For each Person cluster found during blocking, the system computes an aggregated log-odds sum measuring the median number of log-odds points the incoming record scored in comparison to each Patient record in the cluster. These sums are tracked across the algorithm and are used to compute a Relative Match Score, the percentage of total possible log-odds points the incoming record scored during evaluation. These RMS values are used in conjunction with minimum match and certain match thresholds supplied by the user to make final linkage decisions.

  1. Person Linking: For each Person cluster found, a match-grade is assigned based on where that cluster's RMS falls in relation to the provided thresholds:

  2. If RMS < minimum match threshold, the cluster is graded as certainly-not a match.

  3. If RMS >= certain match threshold, the cluster is graded as a certain match.
  4. Otherwise, if the RMS is between the two thresholds, the cluster is graded as a possible match.

If at least one cluster is graded as certain, the certain cluster with the highest RMS is returned as the result, and a link is formed between that cluster and the incoming record.
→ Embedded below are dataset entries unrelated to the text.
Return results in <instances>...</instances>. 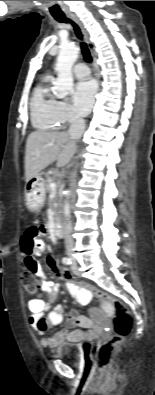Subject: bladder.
Wrapping results in <instances>:
<instances>
[{"mask_svg": "<svg viewBox=\"0 0 155 395\" xmlns=\"http://www.w3.org/2000/svg\"><path fill=\"white\" fill-rule=\"evenodd\" d=\"M52 354L55 357L64 358L70 362L78 363L83 357V350L80 346L74 343L64 341L53 348Z\"/></svg>", "mask_w": 155, "mask_h": 395, "instance_id": "31cf9c89", "label": "bladder"}]
</instances>
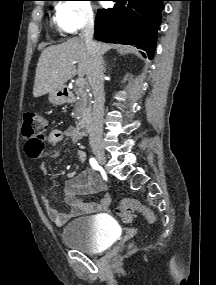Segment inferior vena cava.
Wrapping results in <instances>:
<instances>
[{"mask_svg":"<svg viewBox=\"0 0 216 285\" xmlns=\"http://www.w3.org/2000/svg\"><path fill=\"white\" fill-rule=\"evenodd\" d=\"M94 18L88 17L80 38L86 43L89 53L88 80L94 95L92 117L90 120V145L100 144L102 140V123L104 111L103 59L96 42L93 41Z\"/></svg>","mask_w":216,"mask_h":285,"instance_id":"1","label":"inferior vena cava"}]
</instances>
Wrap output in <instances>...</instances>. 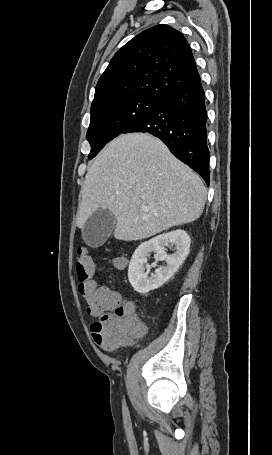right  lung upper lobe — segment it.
Here are the masks:
<instances>
[{"label":"right lung upper lobe","instance_id":"right-lung-upper-lobe-1","mask_svg":"<svg viewBox=\"0 0 272 455\" xmlns=\"http://www.w3.org/2000/svg\"><path fill=\"white\" fill-rule=\"evenodd\" d=\"M199 78L182 33L168 25H157L116 52L98 80L91 108L134 96L165 99Z\"/></svg>","mask_w":272,"mask_h":455}]
</instances>
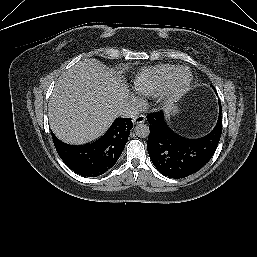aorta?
Returning a JSON list of instances; mask_svg holds the SVG:
<instances>
[{"label": "aorta", "mask_w": 257, "mask_h": 257, "mask_svg": "<svg viewBox=\"0 0 257 257\" xmlns=\"http://www.w3.org/2000/svg\"><path fill=\"white\" fill-rule=\"evenodd\" d=\"M135 134L140 138H146L149 136V128L146 124L140 123L134 128Z\"/></svg>", "instance_id": "aorta-1"}]
</instances>
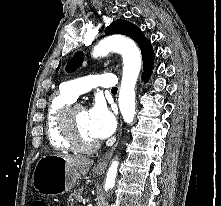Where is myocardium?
<instances>
[{
    "instance_id": "obj_1",
    "label": "myocardium",
    "mask_w": 221,
    "mask_h": 206,
    "mask_svg": "<svg viewBox=\"0 0 221 206\" xmlns=\"http://www.w3.org/2000/svg\"><path fill=\"white\" fill-rule=\"evenodd\" d=\"M78 109L85 110L84 107L78 103L69 104L63 109L60 118L61 128L74 150L90 153L99 147V142L95 140L87 143L80 136L74 119V113Z\"/></svg>"
}]
</instances>
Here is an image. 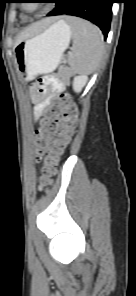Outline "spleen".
I'll use <instances>...</instances> for the list:
<instances>
[{"instance_id": "spleen-1", "label": "spleen", "mask_w": 136, "mask_h": 296, "mask_svg": "<svg viewBox=\"0 0 136 296\" xmlns=\"http://www.w3.org/2000/svg\"><path fill=\"white\" fill-rule=\"evenodd\" d=\"M68 23L73 33L69 66L74 73L91 74L97 69L102 58L104 50L102 32L90 22L76 17H70Z\"/></svg>"}]
</instances>
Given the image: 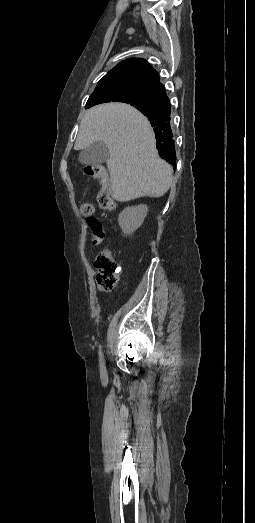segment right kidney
Listing matches in <instances>:
<instances>
[{
    "mask_svg": "<svg viewBox=\"0 0 255 523\" xmlns=\"http://www.w3.org/2000/svg\"><path fill=\"white\" fill-rule=\"evenodd\" d=\"M148 212L147 206L145 204H140V206H130V208H125L121 214H119L118 222L122 232L129 236L133 234L135 230H138L144 222Z\"/></svg>",
    "mask_w": 255,
    "mask_h": 523,
    "instance_id": "ca27d5eb",
    "label": "right kidney"
}]
</instances>
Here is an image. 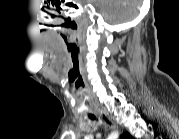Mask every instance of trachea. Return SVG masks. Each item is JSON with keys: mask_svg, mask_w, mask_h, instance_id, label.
<instances>
[{"mask_svg": "<svg viewBox=\"0 0 179 139\" xmlns=\"http://www.w3.org/2000/svg\"><path fill=\"white\" fill-rule=\"evenodd\" d=\"M88 116H89L90 119H93V120L96 119L93 114H88Z\"/></svg>", "mask_w": 179, "mask_h": 139, "instance_id": "trachea-1", "label": "trachea"}]
</instances>
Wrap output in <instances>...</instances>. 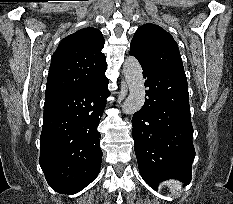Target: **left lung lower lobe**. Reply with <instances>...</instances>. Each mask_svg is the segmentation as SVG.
Wrapping results in <instances>:
<instances>
[{
	"label": "left lung lower lobe",
	"instance_id": "0a47b994",
	"mask_svg": "<svg viewBox=\"0 0 233 204\" xmlns=\"http://www.w3.org/2000/svg\"><path fill=\"white\" fill-rule=\"evenodd\" d=\"M139 62L148 88L144 106L132 119L140 174L155 190L169 178L187 185L195 150L186 76Z\"/></svg>",
	"mask_w": 233,
	"mask_h": 204
}]
</instances>
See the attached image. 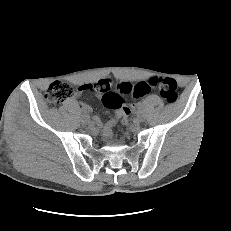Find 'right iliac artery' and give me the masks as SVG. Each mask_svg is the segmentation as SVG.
Masks as SVG:
<instances>
[{"mask_svg":"<svg viewBox=\"0 0 231 231\" xmlns=\"http://www.w3.org/2000/svg\"><path fill=\"white\" fill-rule=\"evenodd\" d=\"M87 111H88V110H87V108H84V107L82 108V112H83V113H85V114H86V113H87Z\"/></svg>","mask_w":231,"mask_h":231,"instance_id":"right-iliac-artery-1","label":"right iliac artery"}]
</instances>
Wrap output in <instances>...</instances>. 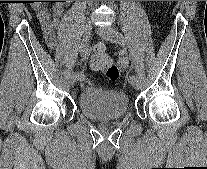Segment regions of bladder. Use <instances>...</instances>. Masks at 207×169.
Listing matches in <instances>:
<instances>
[{
    "label": "bladder",
    "instance_id": "1",
    "mask_svg": "<svg viewBox=\"0 0 207 169\" xmlns=\"http://www.w3.org/2000/svg\"><path fill=\"white\" fill-rule=\"evenodd\" d=\"M78 107L89 119L117 120L123 118L128 112L129 99L120 90L87 86L78 96Z\"/></svg>",
    "mask_w": 207,
    "mask_h": 169
}]
</instances>
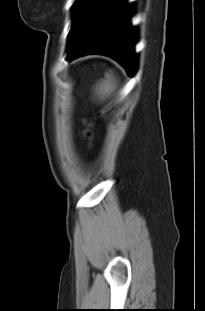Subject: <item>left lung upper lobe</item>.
<instances>
[{"mask_svg":"<svg viewBox=\"0 0 205 311\" xmlns=\"http://www.w3.org/2000/svg\"><path fill=\"white\" fill-rule=\"evenodd\" d=\"M120 0H76L73 24L69 32L68 51L76 48L113 12Z\"/></svg>","mask_w":205,"mask_h":311,"instance_id":"obj_1","label":"left lung upper lobe"}]
</instances>
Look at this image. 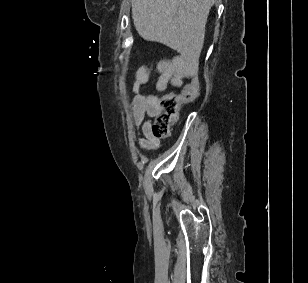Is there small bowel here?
<instances>
[{
  "label": "small bowel",
  "instance_id": "obj_1",
  "mask_svg": "<svg viewBox=\"0 0 308 283\" xmlns=\"http://www.w3.org/2000/svg\"><path fill=\"white\" fill-rule=\"evenodd\" d=\"M195 60L190 57L175 56L171 59L160 61L157 64V79L155 88L159 92L166 91L169 87H181L185 79L192 77ZM151 73L146 67L137 70L133 81L134 98L132 100V112L134 123L143 134L137 140L141 150L155 151L160 147V139L151 133V120L155 117L159 108L157 97L148 96L141 92V87L150 81Z\"/></svg>",
  "mask_w": 308,
  "mask_h": 283
}]
</instances>
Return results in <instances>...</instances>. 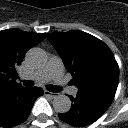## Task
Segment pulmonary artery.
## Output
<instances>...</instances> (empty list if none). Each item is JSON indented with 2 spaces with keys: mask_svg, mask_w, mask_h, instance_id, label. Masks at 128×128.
I'll return each mask as SVG.
<instances>
[{
  "mask_svg": "<svg viewBox=\"0 0 128 128\" xmlns=\"http://www.w3.org/2000/svg\"><path fill=\"white\" fill-rule=\"evenodd\" d=\"M63 72L64 67L61 59L57 56H52L47 65L33 73L30 78L39 81V82H47L49 80H54L55 82L62 83L63 82ZM27 76H23V78H26ZM67 92L71 95H76L78 92V89L74 86L67 89Z\"/></svg>",
  "mask_w": 128,
  "mask_h": 128,
  "instance_id": "e3ab8cb5",
  "label": "pulmonary artery"
}]
</instances>
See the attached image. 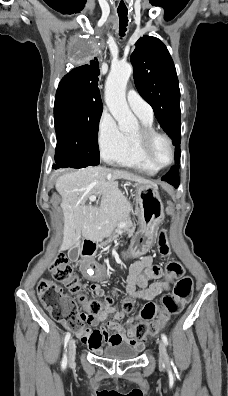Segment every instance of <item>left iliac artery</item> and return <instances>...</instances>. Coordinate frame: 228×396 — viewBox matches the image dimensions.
Here are the masks:
<instances>
[{"label": "left iliac artery", "instance_id": "left-iliac-artery-1", "mask_svg": "<svg viewBox=\"0 0 228 396\" xmlns=\"http://www.w3.org/2000/svg\"><path fill=\"white\" fill-rule=\"evenodd\" d=\"M161 338H162L164 344L167 345V344H168L167 336H166L165 334H162V335H161Z\"/></svg>", "mask_w": 228, "mask_h": 396}]
</instances>
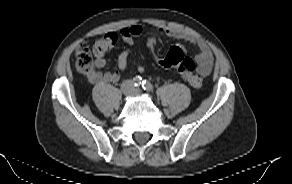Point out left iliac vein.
I'll return each mask as SVG.
<instances>
[{
	"label": "left iliac vein",
	"mask_w": 292,
	"mask_h": 184,
	"mask_svg": "<svg viewBox=\"0 0 292 184\" xmlns=\"http://www.w3.org/2000/svg\"><path fill=\"white\" fill-rule=\"evenodd\" d=\"M135 94H140V90L139 89H137V90H135Z\"/></svg>",
	"instance_id": "4c4485c4"
}]
</instances>
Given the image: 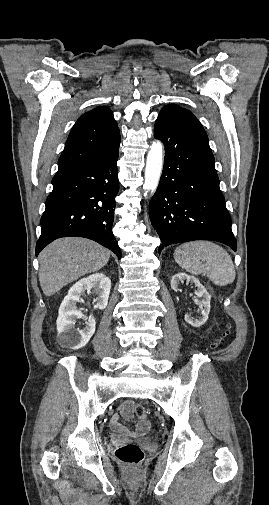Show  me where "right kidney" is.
Wrapping results in <instances>:
<instances>
[{"instance_id": "1", "label": "right kidney", "mask_w": 269, "mask_h": 505, "mask_svg": "<svg viewBox=\"0 0 269 505\" xmlns=\"http://www.w3.org/2000/svg\"><path fill=\"white\" fill-rule=\"evenodd\" d=\"M110 289L111 280L103 273H96L83 278L70 288L61 303L57 318L58 338L62 345L76 350L84 347L89 342L95 332L96 321L92 316L85 317L77 309L76 303L80 301L81 296L86 291L93 290L98 295L95 307L105 309L108 304ZM82 317L87 319L86 326L83 329L76 328V319Z\"/></svg>"}]
</instances>
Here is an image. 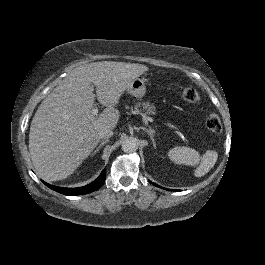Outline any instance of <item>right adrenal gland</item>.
Listing matches in <instances>:
<instances>
[{"instance_id": "obj_1", "label": "right adrenal gland", "mask_w": 265, "mask_h": 265, "mask_svg": "<svg viewBox=\"0 0 265 265\" xmlns=\"http://www.w3.org/2000/svg\"><path fill=\"white\" fill-rule=\"evenodd\" d=\"M109 141V137L105 138L104 140L100 141V144L98 147L95 148V150H91L90 157L94 156L98 151H100L101 147Z\"/></svg>"}]
</instances>
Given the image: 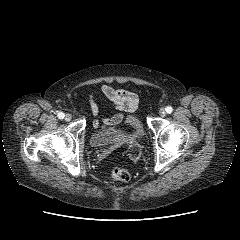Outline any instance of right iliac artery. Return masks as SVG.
Wrapping results in <instances>:
<instances>
[{
  "label": "right iliac artery",
  "mask_w": 240,
  "mask_h": 240,
  "mask_svg": "<svg viewBox=\"0 0 240 240\" xmlns=\"http://www.w3.org/2000/svg\"><path fill=\"white\" fill-rule=\"evenodd\" d=\"M57 116H58L59 119H63L64 118V113L63 112H59Z\"/></svg>",
  "instance_id": "1"
}]
</instances>
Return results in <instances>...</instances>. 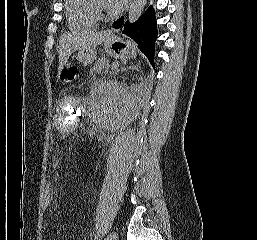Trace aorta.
Returning a JSON list of instances; mask_svg holds the SVG:
<instances>
[{"label": "aorta", "instance_id": "aorta-1", "mask_svg": "<svg viewBox=\"0 0 257 240\" xmlns=\"http://www.w3.org/2000/svg\"><path fill=\"white\" fill-rule=\"evenodd\" d=\"M145 4L146 0H132L128 13L129 22L133 23L141 16Z\"/></svg>", "mask_w": 257, "mask_h": 240}]
</instances>
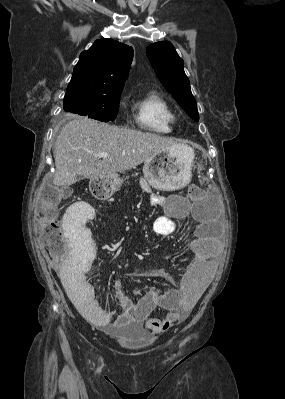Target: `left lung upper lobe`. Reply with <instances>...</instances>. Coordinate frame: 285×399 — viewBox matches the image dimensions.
Instances as JSON below:
<instances>
[{"label":"left lung upper lobe","instance_id":"left-lung-upper-lobe-1","mask_svg":"<svg viewBox=\"0 0 285 399\" xmlns=\"http://www.w3.org/2000/svg\"><path fill=\"white\" fill-rule=\"evenodd\" d=\"M147 57L160 82L172 94L177 103L195 121L199 120L197 105L191 93L184 62L170 42H157L146 48Z\"/></svg>","mask_w":285,"mask_h":399}]
</instances>
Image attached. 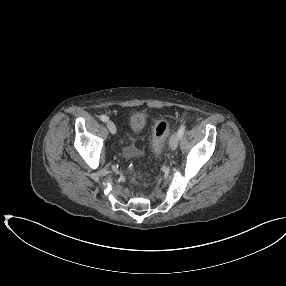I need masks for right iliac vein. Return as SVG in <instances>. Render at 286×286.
I'll list each match as a JSON object with an SVG mask.
<instances>
[{
  "mask_svg": "<svg viewBox=\"0 0 286 286\" xmlns=\"http://www.w3.org/2000/svg\"><path fill=\"white\" fill-rule=\"evenodd\" d=\"M107 127L112 134L116 133V126L112 121H107Z\"/></svg>",
  "mask_w": 286,
  "mask_h": 286,
  "instance_id": "63e3f726",
  "label": "right iliac vein"
}]
</instances>
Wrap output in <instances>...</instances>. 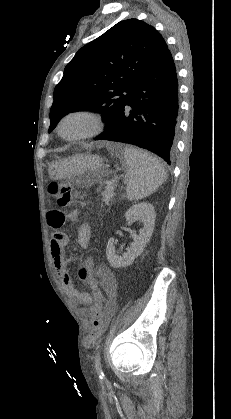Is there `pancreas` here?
<instances>
[{
  "mask_svg": "<svg viewBox=\"0 0 231 419\" xmlns=\"http://www.w3.org/2000/svg\"><path fill=\"white\" fill-rule=\"evenodd\" d=\"M114 197V190L113 188H107L102 192V201L105 204H109V202L112 200V198Z\"/></svg>",
  "mask_w": 231,
  "mask_h": 419,
  "instance_id": "cf45deb5",
  "label": "pancreas"
}]
</instances>
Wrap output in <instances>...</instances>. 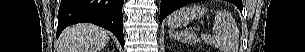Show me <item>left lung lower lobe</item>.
Wrapping results in <instances>:
<instances>
[{
  "label": "left lung lower lobe",
  "instance_id": "0a47b994",
  "mask_svg": "<svg viewBox=\"0 0 305 52\" xmlns=\"http://www.w3.org/2000/svg\"><path fill=\"white\" fill-rule=\"evenodd\" d=\"M196 1L198 0H162L160 8V22H162L167 15L172 13L177 8ZM237 7L242 9V3H240V5Z\"/></svg>",
  "mask_w": 305,
  "mask_h": 52
}]
</instances>
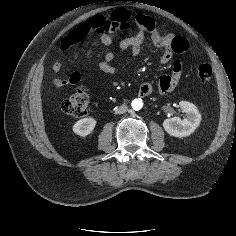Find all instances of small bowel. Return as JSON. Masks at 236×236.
Returning <instances> with one entry per match:
<instances>
[{
	"instance_id": "c3829d8e",
	"label": "small bowel",
	"mask_w": 236,
	"mask_h": 236,
	"mask_svg": "<svg viewBox=\"0 0 236 236\" xmlns=\"http://www.w3.org/2000/svg\"><path fill=\"white\" fill-rule=\"evenodd\" d=\"M139 31L128 37H124L119 42V49L121 51H130L134 56L141 53L145 33H148L151 38L152 44L162 49V53L159 57L161 64H168L173 62L172 73L170 75H163L159 78L158 91L161 94L171 93L179 84L183 75V62L180 58H174V55H180L189 50L188 40L184 36L174 34H161L157 31L154 25V21L150 17H146L138 25ZM100 34V41L105 46H110L113 42L112 36L108 32L97 30ZM71 35L65 37L61 43V50L66 51L72 47ZM115 57L113 51L105 52L103 60L99 63V69L105 74H114L116 68L112 64ZM53 73L58 76L62 71V64L60 61H56L52 66ZM80 81V74L78 72L72 73L68 79L62 80L57 77L52 79V85L55 88H64ZM153 87L149 83H143L139 88V94L141 96H148L152 93Z\"/></svg>"
}]
</instances>
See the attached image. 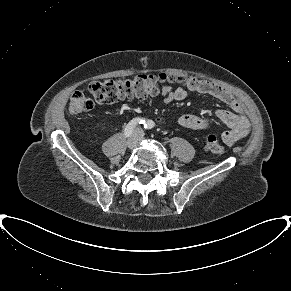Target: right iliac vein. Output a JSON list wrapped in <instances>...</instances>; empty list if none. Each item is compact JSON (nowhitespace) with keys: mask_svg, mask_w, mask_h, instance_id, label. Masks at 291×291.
<instances>
[{"mask_svg":"<svg viewBox=\"0 0 291 291\" xmlns=\"http://www.w3.org/2000/svg\"><path fill=\"white\" fill-rule=\"evenodd\" d=\"M138 140H139V134H138L137 132H135V133H134L133 135H131L130 138L128 139V141H127V147H128L129 149H133V148L136 146Z\"/></svg>","mask_w":291,"mask_h":291,"instance_id":"obj_1","label":"right iliac vein"}]
</instances>
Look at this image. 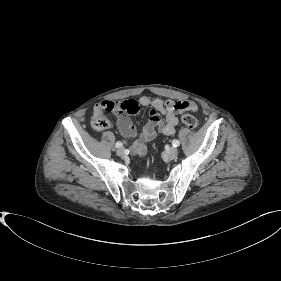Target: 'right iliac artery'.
I'll use <instances>...</instances> for the list:
<instances>
[{
    "label": "right iliac artery",
    "instance_id": "right-iliac-artery-1",
    "mask_svg": "<svg viewBox=\"0 0 281 281\" xmlns=\"http://www.w3.org/2000/svg\"><path fill=\"white\" fill-rule=\"evenodd\" d=\"M122 145H123V143L118 141V142H116L115 147L120 148V147H122Z\"/></svg>",
    "mask_w": 281,
    "mask_h": 281
}]
</instances>
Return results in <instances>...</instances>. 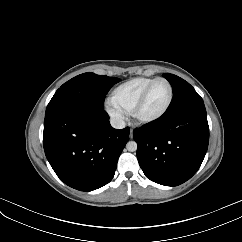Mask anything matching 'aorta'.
I'll use <instances>...</instances> for the list:
<instances>
[{
  "instance_id": "762f6f07",
  "label": "aorta",
  "mask_w": 242,
  "mask_h": 242,
  "mask_svg": "<svg viewBox=\"0 0 242 242\" xmlns=\"http://www.w3.org/2000/svg\"><path fill=\"white\" fill-rule=\"evenodd\" d=\"M128 151L133 152L137 150V143L135 141H129L126 145Z\"/></svg>"
}]
</instances>
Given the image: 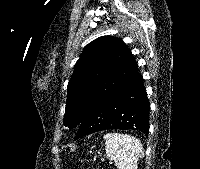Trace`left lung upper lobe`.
Here are the masks:
<instances>
[{
	"mask_svg": "<svg viewBox=\"0 0 200 169\" xmlns=\"http://www.w3.org/2000/svg\"><path fill=\"white\" fill-rule=\"evenodd\" d=\"M137 67L130 49L118 38L103 36L88 44L68 83L63 124L70 129L80 125L91 108L130 78Z\"/></svg>",
	"mask_w": 200,
	"mask_h": 169,
	"instance_id": "obj_1",
	"label": "left lung upper lobe"
}]
</instances>
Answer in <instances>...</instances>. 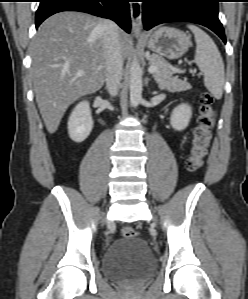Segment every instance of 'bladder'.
<instances>
[{
	"instance_id": "1",
	"label": "bladder",
	"mask_w": 248,
	"mask_h": 299,
	"mask_svg": "<svg viewBox=\"0 0 248 299\" xmlns=\"http://www.w3.org/2000/svg\"><path fill=\"white\" fill-rule=\"evenodd\" d=\"M102 271L105 277L116 283L140 282L154 273L155 260L142 238H123L106 249Z\"/></svg>"
}]
</instances>
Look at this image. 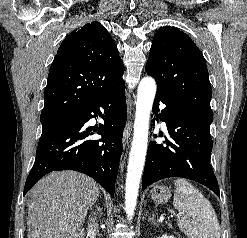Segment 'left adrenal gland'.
<instances>
[{"label":"left adrenal gland","instance_id":"a2214340","mask_svg":"<svg viewBox=\"0 0 247 238\" xmlns=\"http://www.w3.org/2000/svg\"><path fill=\"white\" fill-rule=\"evenodd\" d=\"M154 218H155V214L153 213L152 216L148 219V221L151 222L153 225L158 226Z\"/></svg>","mask_w":247,"mask_h":238}]
</instances>
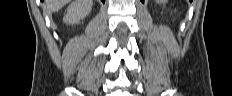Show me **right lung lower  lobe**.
<instances>
[{"label":"right lung lower lobe","instance_id":"right-lung-lower-lobe-1","mask_svg":"<svg viewBox=\"0 0 232 96\" xmlns=\"http://www.w3.org/2000/svg\"><path fill=\"white\" fill-rule=\"evenodd\" d=\"M41 1H43V0H41ZM103 3L105 2V0H101Z\"/></svg>","mask_w":232,"mask_h":96}]
</instances>
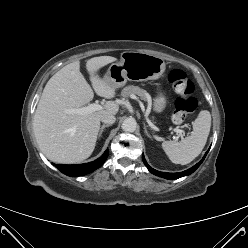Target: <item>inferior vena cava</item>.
<instances>
[{
  "label": "inferior vena cava",
  "mask_w": 248,
  "mask_h": 248,
  "mask_svg": "<svg viewBox=\"0 0 248 248\" xmlns=\"http://www.w3.org/2000/svg\"><path fill=\"white\" fill-rule=\"evenodd\" d=\"M116 118L114 115H104L101 118V121L106 124H113L115 122Z\"/></svg>",
  "instance_id": "inferior-vena-cava-1"
}]
</instances>
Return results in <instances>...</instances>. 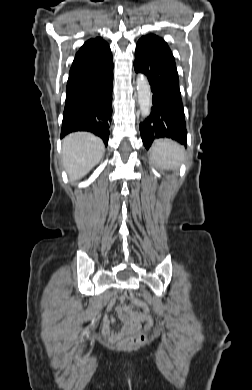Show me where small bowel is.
Returning <instances> with one entry per match:
<instances>
[{"label": "small bowel", "mask_w": 252, "mask_h": 390, "mask_svg": "<svg viewBox=\"0 0 252 390\" xmlns=\"http://www.w3.org/2000/svg\"><path fill=\"white\" fill-rule=\"evenodd\" d=\"M122 296L114 295L109 303L108 309L116 305L118 318L122 323L120 329H114V319L107 316L104 321V331L112 336L118 337L136 332L140 329L143 321L151 320L147 307L137 302V305L143 309V313L134 311L130 306L125 305Z\"/></svg>", "instance_id": "c3829d8e"}]
</instances>
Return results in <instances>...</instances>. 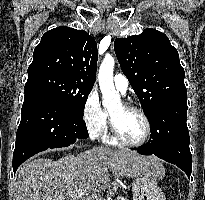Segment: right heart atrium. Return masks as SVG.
I'll use <instances>...</instances> for the list:
<instances>
[{"label": "right heart atrium", "instance_id": "1", "mask_svg": "<svg viewBox=\"0 0 205 200\" xmlns=\"http://www.w3.org/2000/svg\"><path fill=\"white\" fill-rule=\"evenodd\" d=\"M83 121L92 138H99L107 130L108 114L100 103L96 91H91L86 98L83 107Z\"/></svg>", "mask_w": 205, "mask_h": 200}]
</instances>
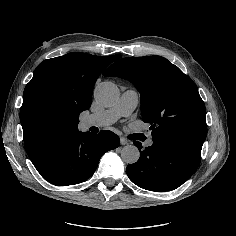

Otherwise, if at least one cluster graded as possible, no links are made automatically, but the possible cluster is returned to the user for manual evaluation.


Key Relationships

  • Person-Patient Relationship:
    A Person can have multiple Patient records linked to it. This one-to-many relationship allows the system to handle multiple external representations of the same person across different systems.

  • Patient-BlockingValue Relationship:
    Each Patient has multiple BlockingValue records. These represent simplified versions of PII, used to efficiently group similar patients during the matching process.


Conclusion

This system of models—Person, Patient, and BlockingValue—works together to enable scalable and efficient patient matching in the Master Patient Index. The use of blocking values reduces the computational complexity of the matching process while maintaining the flexibility to support different algorithms. There is some duplication of data in the MPI, as each Patient record contains all the PII data in the data field, some of which is duplicated in the BlockingValues table. However, the duplication is necessary to support an efficient and flexible matching process.